I ascended back into the attic, feeling a tad like a male Jane Eyre, wondering if a raving former wife of Uncle Mutt's awaited me in the darkness. Ridiculous. I'd let a goofy, scared dog and my own overactive imagination propel me away from logic. I am always reasonable and I refused to let myself be girded by the most inane doubts and fears.
Why be afraid of a dark attic? You just found out your father killed his crazy brother. And that this whole clan covered it up for years. You should be more afraid of this family. What'll they do to you if they learn you know about their little conspiracy?
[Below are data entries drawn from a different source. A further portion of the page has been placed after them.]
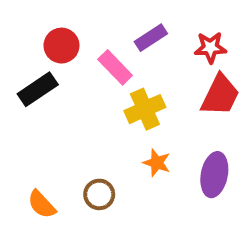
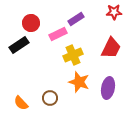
red star: (210, 48) -> (114, 12), moved
pink rectangle: (115, 67) -> (58, 34), turned -72
orange star: (157, 163) -> (79, 82), size x1.5

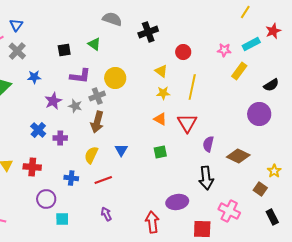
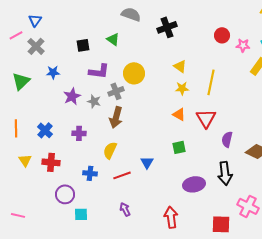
red circle: (183, 52) -> (222, 35), moved
blue cross: (38, 130) -> (45, 130), moved
blue triangle: (121, 150) -> (147, 162), moved
purple ellipse: (177, 202) -> (194, 184), moved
Darkness cloaked me. My candle provided meager illumination. The attic was long, running the length of most of the house. I wondered if each and every room offered access to the garret the way my closet did-surely not. But folks made odd architectural decisions in olden days. I decided it might be worthwhile to identify every point of ingress the attic offered.
Forgotten homes of spiders dangled from the rafters, the errant dust the only prey caught in their clutches. The air smelled of the sea. I began moving toward the south side of the house, away from my room.
Boxes and trunks dotted the walls, arranged haphazardly wherever they were deposited. The grime of long memories coated the containers I ran my fingers across. Locks and old tape kept time out. Nothing here that I could see had been disturbed. But someone had been here. If not taking something-perhaps hiding something?
I looked for the signs that any container or object in sight was new. Nothing gleamed as freshly unwrapped from plastic. There was little here that spoke of recent years.